Why the first three are identical?

* Greedy (do_sample=False): Always picks the single most likely next token.
* Sampling (do_sample=True): Picks randomly from the probability distribution of possible tokens.
  * But… if one token has extremely high probability (say 0.98 or 0.99), then even with sampling and low/medium temperature, the model almost always picks that token. The result looks the same as greedy.

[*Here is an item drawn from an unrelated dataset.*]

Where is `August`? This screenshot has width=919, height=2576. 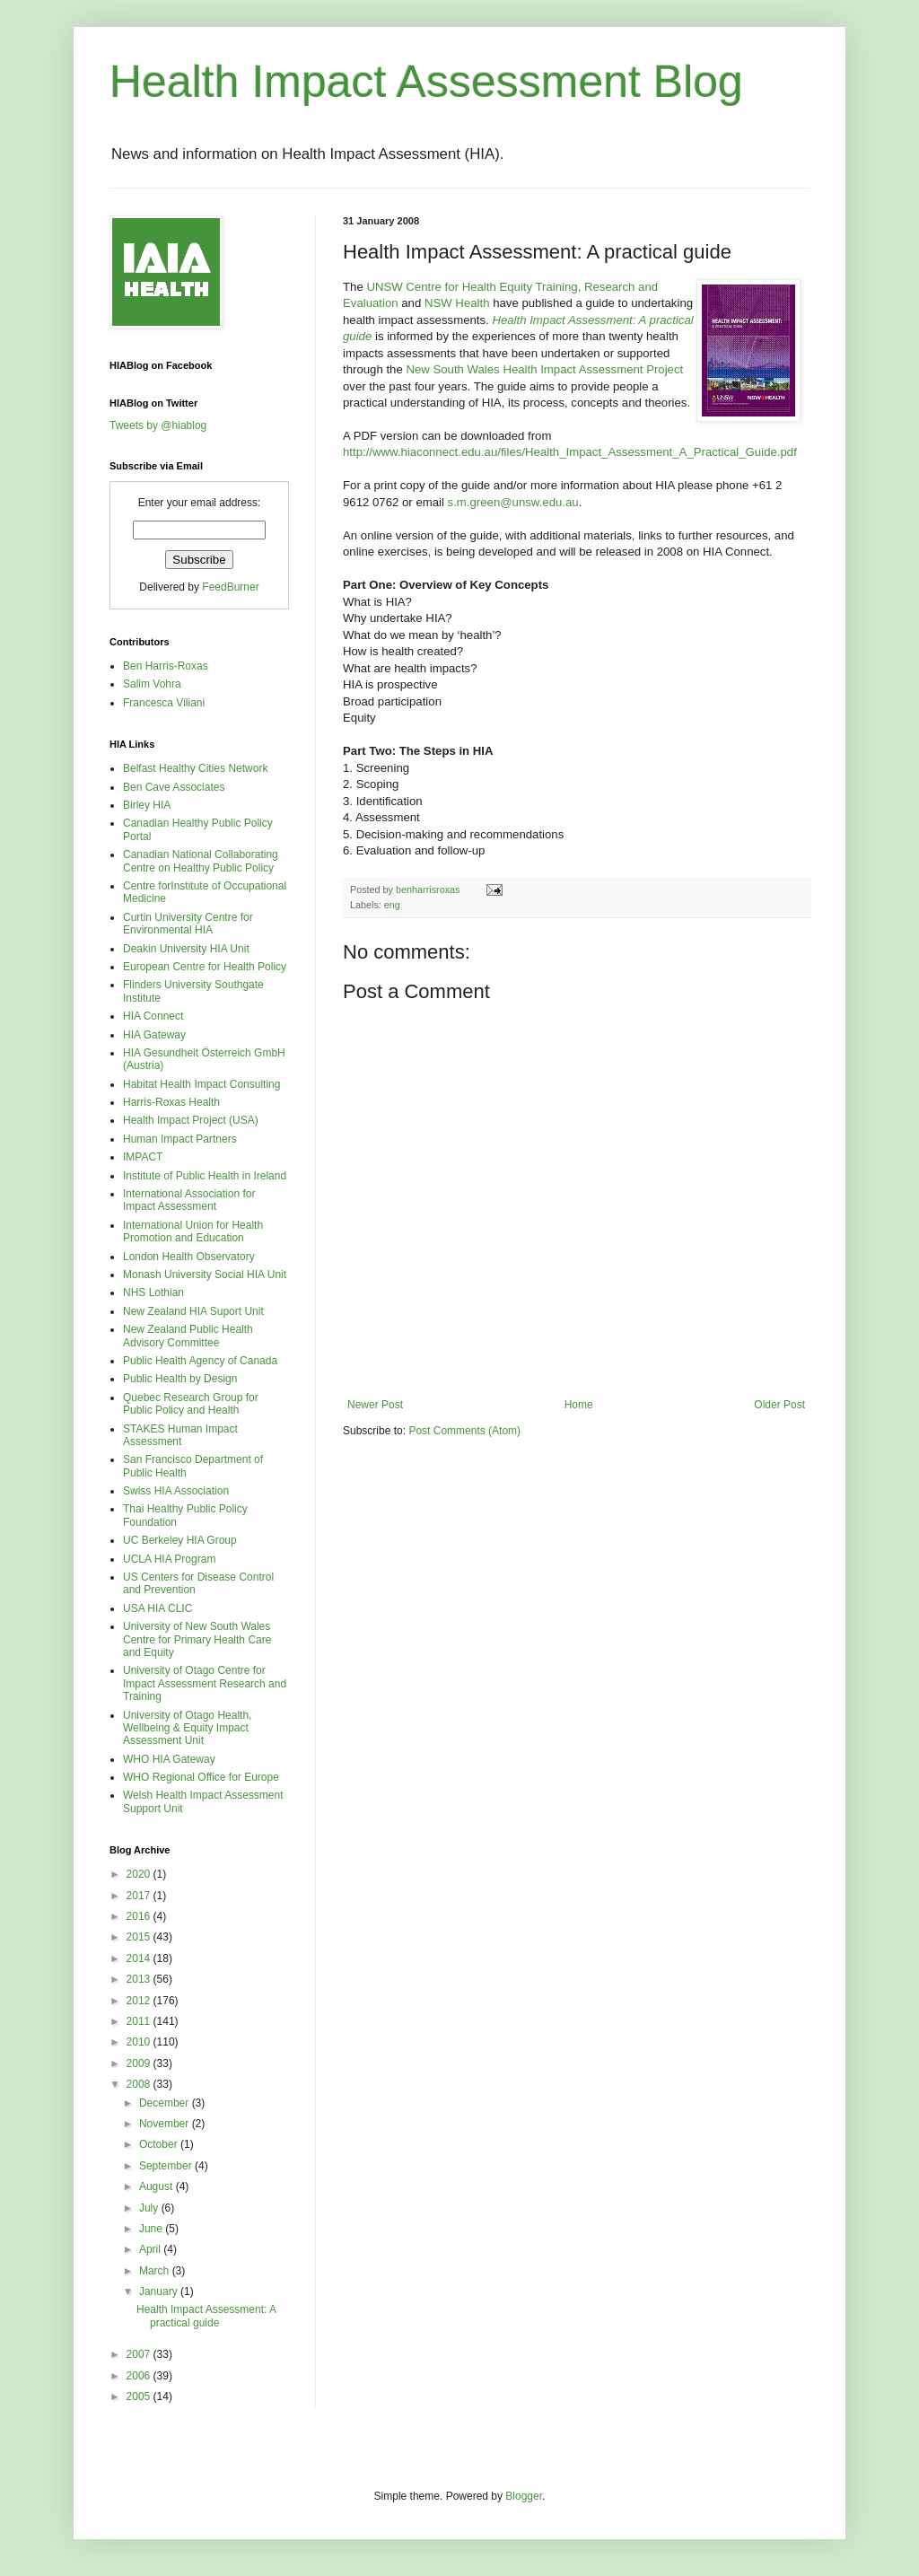
August is located at coordinates (157, 2186).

* Why does temperature not change it much?
  * Temperature scaling reshapes the probability distribution.
  * Low temp (0.3) → makes the top choice even sharper, so variation disappears.
  * Medium temp (0.7) → smooths a little, but if the top token is already dominant, it still wins.
  * High temp (1.2) → finally flattens the distribution enough that second/third best tokens get picked, giving variation

* What’s happening here specifically
  * At the very first step of generation:
    * The token "a" (start of "a neural network...") is overwhelmingly the top candidate.
    * Temp 0.3 and 0.7 don’t change that — "a" is still chosen.
    * Only at higher temperature (1.2) do alternative beginnings like "Neural" get some chance.

SUMMARY: The first three are the same because the model is extremely confident about the first token and temperature 0.3–0.7 isn’t enough to shake it.